In January 2003 I built a new rig for my Canon Elph. The rig uses some ideas from Cris Benton's Elph rig, though it has no HoVer capability. Here are some pictures taken during its construction. The rig is made of 2mm aluminium (my first rig used 1.5mm and was a bit too flexible). As before, gears, axles and bushes came from disassembled scrap video recorders (obtained free from video repair shops!).

This rig, though more robust, actually weighs less than rig 1 - largely due to the lighter camera. The total weight of 774 grams breaks down like this:
rig (without camera and picavet) 486gm
Elph camera (including battery and CF card) 224gm
picavet suspension 64gm

In May 2003 an optional video downlink module was added to this rig. Details are here. In May 2004 the rig was badly bent in an accident and was rebuilt for an Ixus 500. It then looked like this. In February 2005 another accident finally brought about its demise. See here.

The two parts that make up the camera frame. The small piece (made of 1.5mm angle) will, after further sawing, become the shutter servo support. The large piece has been bent into shape, but as yet no holes have been drilled.
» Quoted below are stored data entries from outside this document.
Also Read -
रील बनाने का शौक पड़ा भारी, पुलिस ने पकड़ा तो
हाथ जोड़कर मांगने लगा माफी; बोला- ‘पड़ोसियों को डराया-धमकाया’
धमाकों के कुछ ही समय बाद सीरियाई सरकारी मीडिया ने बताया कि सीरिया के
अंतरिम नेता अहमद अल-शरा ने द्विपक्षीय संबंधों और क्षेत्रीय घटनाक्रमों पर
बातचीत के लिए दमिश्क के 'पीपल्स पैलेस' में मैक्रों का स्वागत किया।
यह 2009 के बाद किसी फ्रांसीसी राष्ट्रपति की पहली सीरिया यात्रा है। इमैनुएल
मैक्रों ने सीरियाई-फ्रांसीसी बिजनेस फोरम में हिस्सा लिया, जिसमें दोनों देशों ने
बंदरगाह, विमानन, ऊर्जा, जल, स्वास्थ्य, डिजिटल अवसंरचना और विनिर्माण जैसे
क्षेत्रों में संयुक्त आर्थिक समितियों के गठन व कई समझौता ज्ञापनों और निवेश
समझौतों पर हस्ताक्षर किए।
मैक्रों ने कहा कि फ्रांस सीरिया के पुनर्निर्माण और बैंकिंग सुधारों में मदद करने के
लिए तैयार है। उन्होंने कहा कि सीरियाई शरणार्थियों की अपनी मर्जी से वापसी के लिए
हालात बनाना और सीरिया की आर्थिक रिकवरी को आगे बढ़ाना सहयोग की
The pieces are resting on a drawing of the rig showing the dimensions of the camera and the position of its control buttons.
The camera frame almost ready for balancing. The shutter servo is in place and holes have been made for the bolt that screws into the camera tripod socket and for access to the on/off and shutter buttons. Later a layer of thin ply will be glued to the bottom of the frame to protect the base of the camera from being scratched.

The set of parts that make up the rig (before painting). Click for more information on construction details.
The first assembly of the rig. The tripod legs are temporary versions until I buy some carbon fibre rods.

A front view of the completed rig. Note the Pekabe blocks on the picavet suspension.
A rear view of the rig. The shutter servo 'finger' can be clearly seen.

An end view. The two aluminium temporary legs come from a micro-tripod for 35mm cameras.
A close-up view from the front. The notch at the back of the camera frame allows the camera to be switched on and off (and the mode to be switched to manual) without removing it from the frame.